La joven abrió la boca para responder, pero se interrumpió cuando llevaba pronunciadas apenas dos sílabas. Kassy se dio cuenta de que no se le daba demasiado bien mentir.

—No te preocupes —la tranquilizó—. Nada de lo que me cuentes saldrá de estas cuatro paredes.

—¿De veras? —preguntó la joven, y se le iluminó la mirada.

Kassy la estudió con más detenimiento. Llevaba dos trenzas largas, de cabellos negros, echadas hacia atrás y cubiertas por un pañuelo, las manos cuarteadas de tanto lavar verduras en agua fría, y en el delantal se distinguían restos de sangre animal. Sus modales reservados denotaban que se trataba de una criada, pero había en ella algo más, cierta determinación que sugería que no dependía de su magro sueldo de sirvienta para sobrevivir. No lucía anillo alguno, ni cualquier otra señal que indicara que pertenecía a ningún hombre, pero no parecía preocuparle malograr su belleza realizando pesadas tareas domésticas, incluida, al parecer, la de sacrificar animales.

—Dime, ¿cuánto tiempo hace que tu familia tiene una carnicería cerca del Barrio Judío?

—Es verdad que eres tan sabia como dicen, señorita Častava. Los Cervenka son carniceros del Staré Mĕsto desde hace cinco generaciones. Yo me llamo Anya —dijo, mientras buscaba algo que llevaba en el bolsillo del mandil—. Y acudo a ti porque necesito que identifiques estas hierbas.

Le alargó un saquito lleno de unas hojas largas, ovaladas.

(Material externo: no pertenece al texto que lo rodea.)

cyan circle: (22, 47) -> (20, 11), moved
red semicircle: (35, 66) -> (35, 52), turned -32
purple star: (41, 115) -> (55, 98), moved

Kassy lo sostuvo y estudió las hojas, haciéndolas girar en sus manos. Se trataba de especímenes delgados, consistentes, de punta redondeada, como las hojas de laurel, de nervadura central gruesa, un verde profundo en el anverso y una tonalidad grisácea en el reverso, donde las venas se marcaban de modo más prominente. Era la primera vez que las veía, y abrió mucho los ojos ante aquel nuevo descubrimiento. Difícil saber. Tal vez aquellas hojas pudieran curar la escarlatina del pequeño.

—¿De dónde vienen?

—Son del Nuevo Mundo.

—No me sorprende oírlo, pero lo que te pregunto es de dónde las has sacado.

—Ah. De la tienda de Viktor Janek. Pero, por favor, no se lo digas a nadie…

—No lo diré, te lo prometo. Pero quiero saber por qué el boticario se dedica a traficar con hierbas exóticas como ésta.

—Su esposa dice que está vendiendo muchas… —dijo, antes de interrumpirse de nuevo.

—Mira, ¿por qué no me cuentas qué sucede?

Anya, la hija del carnicero, abrió y cerró los puños varias veces y se agarró los hilos sueltos del delantal antes de revelar finalmente su gran secreto.

—Trabajo para los judíos.

—Sí, ya he oído que hay problemas en el Barrio Judío. ¿Y tú trabajas como criada de sabbat?

—Sí, pero también… como algo más.

—Y estas hojas que traes tienen que ver con ese «algo más».

—Sí —respondió Anya, asintiendo varias veces con la cabeza.

—¿Sabes de dónde han salido?

—Ya te lo he dicho, del Nuevo Mundo.

—El Nuevo Mundo es muy grande. ¿Sabes de qué parte exactamente?

—Oí que Marie Janek mencionaba algo sobre el virreinato de Keeto. No sé si lo digo bien. A mí me suena más bien a algo chino.

—Bueno, sí, en realidad es el virreinato de Quito, en las montañas de América del Sur.

—Ah. ¿Y qué es? ¿Una especie de tabaco?

—No, esto no es tabaco. —A Kassy se le aceleró el pulso ante la idea de descubrir el secreto de aquellas hierbas misteriosas, así como su importancia para los judíos. Tal vez aquellas hojas la acercaran a la sabiduría prohibida de ese pueblo—. Pero si me las dejas, veré qué consigo averiguar sobre ellas.